Published by Front Page Mag
By Daniel Greenfield
Some dead tree papers and magazines concluded their legacy with a quiet whimper. Newsweek is going to wrap its legacy up by setting its media clown car on fire and driving it into the river. After the police raid, the seized servers, the investigation, the fake news scandals and the internal infighting, the final humiliation is coming.
Looming investigations into Newsweek Media Group’s finances have demoralized the legacy magazine’s staff and left a cloud of doubt over the company’s long-term future. But now the company faces another more immediate issue: Whether it can stay in its New York headquarters.

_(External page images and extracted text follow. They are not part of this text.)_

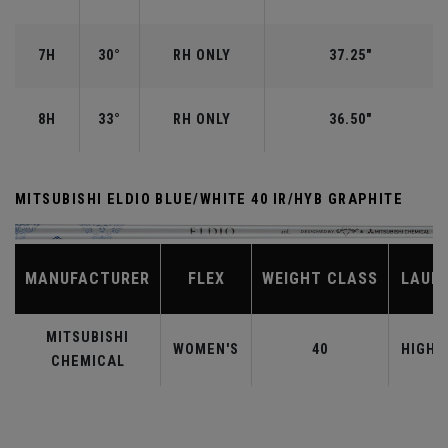
7H
30°
RH ONLY
37.25"
8H
33°
RH ONLY
36.50"
MITSUBISHI ELDIO BLUE/WHITE 40 IR/HYB GRAPHITE
MANUFACTURER
FLEX
WEIGHT CLASS
LAUN
MITSUBISHI
WOMEN'S
40
HIGHE
CHEMICAL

Guardian Life Insurance, the sub-landlord for the company’s downtown Manhattan office, informed International Business Times Inc. in late November that it owed several hundred thousand dollars representing “unpaid, delinquent rent and additional rent.”

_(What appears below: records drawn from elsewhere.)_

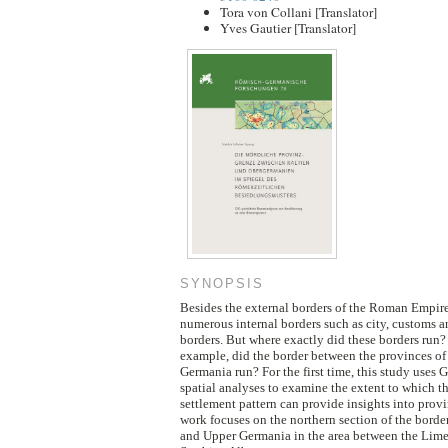
Tora von Collani
[Translator]
Yves Gautier
[Translator]
SYNOPSIS
Besides the external borders of the Roman Empire
numerous internal borders such as city, customs a
borders. But where exactly did these borders run?
example, did the border between the provinces o
Germania run? For the first time, this study uses 
spatial analyses to examine the extent to which 
settlement pattern can provide insights into provi
work focuses on the northern section of the bord
and Upper Germania in the area between the Limes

According an affidavit filed in New York County court in mid February, Guardian claims IBT currently owes the landlord $303,466 in rent.

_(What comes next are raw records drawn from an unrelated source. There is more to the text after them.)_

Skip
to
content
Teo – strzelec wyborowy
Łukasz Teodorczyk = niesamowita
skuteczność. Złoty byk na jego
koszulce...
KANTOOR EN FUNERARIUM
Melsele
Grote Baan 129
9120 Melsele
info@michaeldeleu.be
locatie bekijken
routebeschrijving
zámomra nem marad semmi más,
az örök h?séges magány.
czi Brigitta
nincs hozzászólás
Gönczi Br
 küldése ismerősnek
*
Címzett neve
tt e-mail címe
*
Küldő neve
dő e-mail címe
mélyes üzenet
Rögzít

The Daily Beast reached out to Newsweek prior to the publication of this story. After its publication, Newsweek provided comment: “Newsweek Media Group’s landlord discontinued all proceedings and withdrew all notices against the company. Newsweek Media Group is up to date on all rental payments.” When asked to provide documentation or clarification proving that, the spokesperson declined.
Considering the history between the Daily Beast and Newsweek, the exchange has a certain amusement value to it.
The documents showed that the company did not pay rent promptly for both November and December 2017 for its fifth- and partial sixth-floor spaces at 7 Hanover Square, resulting in $138,530 in unpaid rent alone.
And that rent was the tip of the iceberg.
The company had stopped paying other bills months ago, racking up what Guardian claimed in early December as an additional $309,229 invoice for various utilities and fees.
IBT stopped paying its electric bill in July 2016, stopped paying for condensed water in September 2016, and lagged in paying rent on-time every month since July 2016—resulting in thousands of dollars worth of late fees.
That’s the last sign before a complete collapse.